The Colonial city lives
Williamsburg is a curiosity. Some time ago the decision was made to preserve and rebuild (mostly the latter) the original colonial buildings as a living, breathing museum of the colonial town. Actors play the part of tour guides and gatekeepers, but are also there to add colour, sure to nod a hello as you cross the street and with regular reenactments of things that may or may not have happened. I had been warned off the latter.
The most interesting thing about having a town preserved in that state is that it predates America, a reminder that this part of European America dates from the 17th century. The Union Jack flies throughout, and William and Mary college was founded in 1693, second only to Harvard. That isn’t that old by European standards, of course, but it felt really old to me in context, which must be because all and any talk of American history starts in the late 18th century.
I’ll admit that I managed to circumnavigate the historic buildings at first.

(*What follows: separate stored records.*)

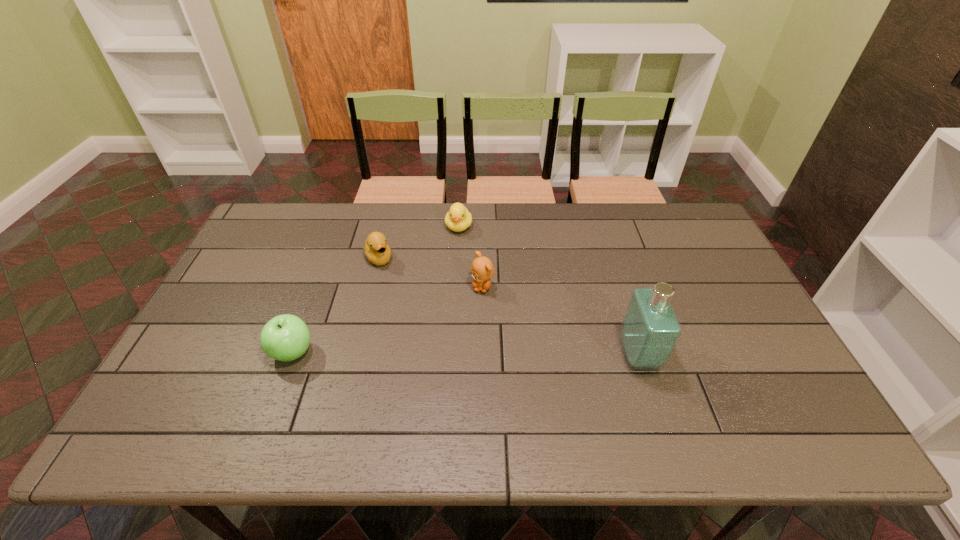 Where is `vacant region located 0.380m on the beak of the farthest object`? The width and height of the screenshot is (960, 540). vacant region located 0.380m on the beak of the farthest object is located at coordinates (444, 326).

At what (x,y) coordinates should I click in order to perform the action: click on vacant space located on the beak of the farthest object. Please return your answer as a coordinate pair (x, y). Looking at the image, I should click on (447, 299).

Find the location of a particular element. free space located on the beak of the farthest object is located at coordinates (448, 292).

Identify the location of vacant space located on the face of the third farthest object. Image resolution: width=960 pixels, height=540 pixels. (452, 380).

Identify the location of vacant space positioned 0.240m on the face of the third farthest object. (458, 363).

This screenshot has width=960, height=540. Find the location of `vacant region located on the face of the third farthest object`. vacant region located on the face of the third farthest object is located at coordinates (445, 402).

Find the location of a particular element. free space located facing forward on the left duckling is located at coordinates (411, 313).

This screenshot has height=540, width=960. In order to click on vacant space situated facing forward on the left duckling in this screenshot , I will do [435, 352].

Find the location of a particular element. The height and width of the screenshot is (540, 960). vacant position located 0.190m facing forward on the left duckling is located at coordinates (408, 309).

At what (x,y) coordinates should I click in order to perform the action: click on object positioned at the far edge. Please return your answer as a coordinate pair (x, y). Looking at the image, I should click on pyautogui.click(x=458, y=219). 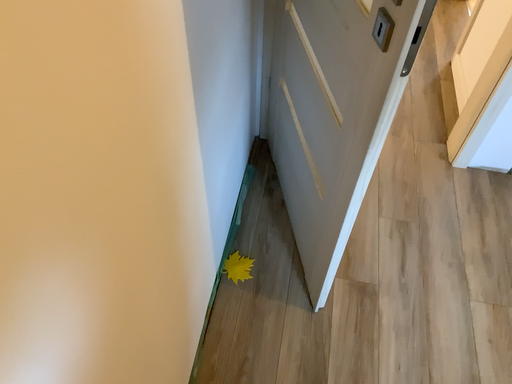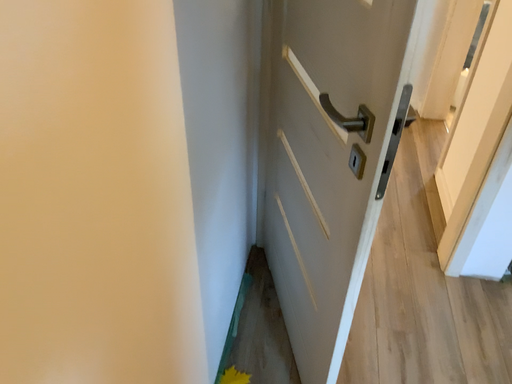 Question: Which way did the camera rotate in the video?

Choices:
 (A) rotated downward
 (B) rotated upward

Answer: (B) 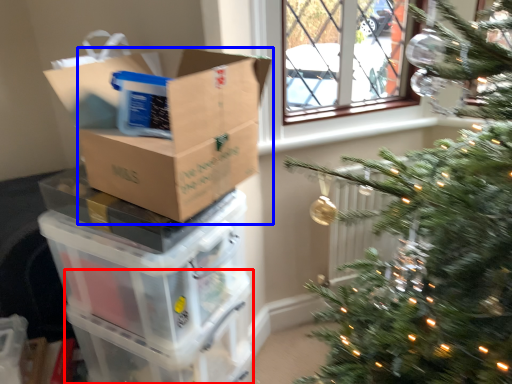 Question: Which of the following is the farthest to the observer, glass box (highlighted by a red box) or cardboard box (highlighted by a blue box)?

Choices:
 (A) glass box
 (B) cardboard box

Answer: (A) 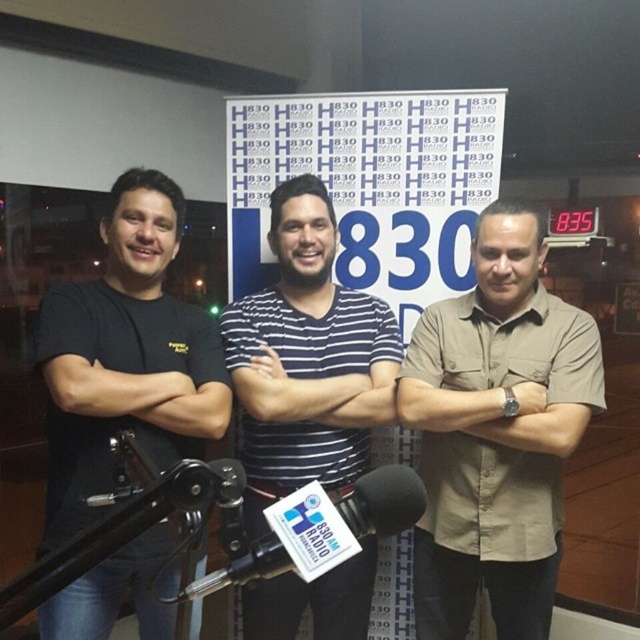 Does beige button-down shirt at center appear on the right side of beige fabric shirt at center?

Indeed, beige button-down shirt at center is positioned on the right side of beige fabric shirt at center.

This screenshot has height=640, width=640. Describe the element at coordinates (497, 433) in the screenshot. I see `beige button-down shirt at center` at that location.

What are the coordinates of `beige button-down shirt at center` in the screenshot? It's located at (497, 433).

Does beige fabric shirt at center appear over striped fabric at center?

Incorrect, beige fabric shirt at center is not positioned above striped fabric at center.

Which is above, beige fabric shirt at center or striped fabric at center?

Positioned higher is striped fabric at center.

Is point (419, 380) behind point (244, 371)?

Yes, it is behind point (244, 371).

Find the location of a particular element. beige fabric shirt at center is located at coordinates point(452,378).

Does black matte t-shirt at left lie in front of white striped shirt at center?

Yes, it is in front of white striped shirt at center.

Which of these two, black matte t-shirt at left or white striped shirt at center, stands shorter?

black matte t-shirt at left is shorter.

Is point (49, 465) positioned before point (337, 428)?

No.

What are the coordinates of `black matte t-shirt at left` in the screenshot? It's located at (125, 355). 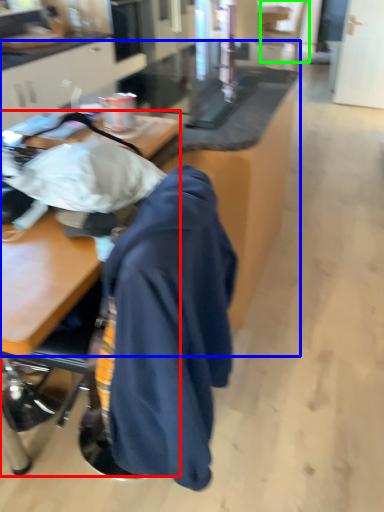 Question: Considering the real-world distances, which object is farthest from desk (highlighted by a red box)? table (highlighted by a blue box) or swivel chair (highlighted by a green box)?

Choices:
 (A) table
 (B) swivel chair

Answer: (B) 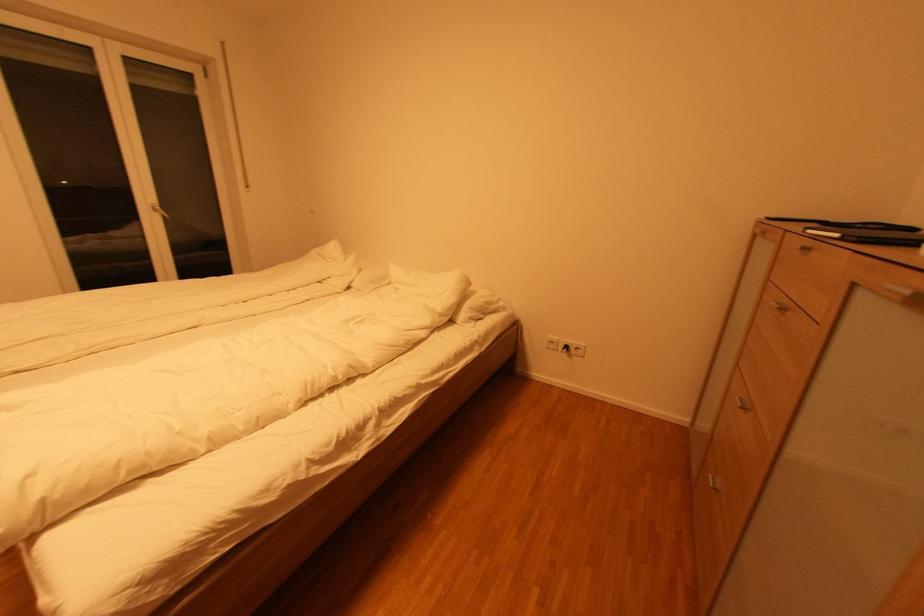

I’d walked what looked like the most direct route to my motel, down a road which ran out of pavement, taking me through a college and across the grounds of a new housing development. The motel was billed as Super 8, historic area, but I walked some way before I found the visitors’ centre. In part that was because I was trying to avoid the visitors’ centre; you only need a ticket to go inside buildings, and having been warned off the performances by Martin I figured the only other thing a ticket might give me was the chance to watch old furniture (copyright, my brother, 1980), and that was something I could happily miss out on.
So I walked an extra mile or two, realised I was walking at the edge of town and turned in. No sooner had I found the visitors’ centre than I turned my back on it, spotting a sign to the historic buildings. The place is beautiful – quaint probably sums it up perfectly, with old wooden and brick houses, shops with their old signs and gravelled pavements. Which they probably called pavements, back then. I wandered the streets happily, diverted briefly by the bull lowing in a field – and wondering how strong the fence design from 16xx was – before checking out the sheep in people’s gardens and enjoying the atmosphere in the central thoroughfare. About half the people there seemed to have tickets. You can tell, because they are worn like name badges, on the outside, so paying visitors look like they are part of a conference, freed from a keynote speech and exploring. Frankly, it’s enchanting, and that despite it being quite cold. I had luckily flicked through TV channels in the motel, and caught the prediction of rain for later. Sure enough, around 3 the rain started, and my tour of the university was cut a bit short. The Kimball theatre is on the area set aside for ‘modern shops’ – all built in old style brick so as to be in keeping with the rest of the surroundings – and I dived in there for a 4.00 film before sheltering in the warmth of my room for the evening.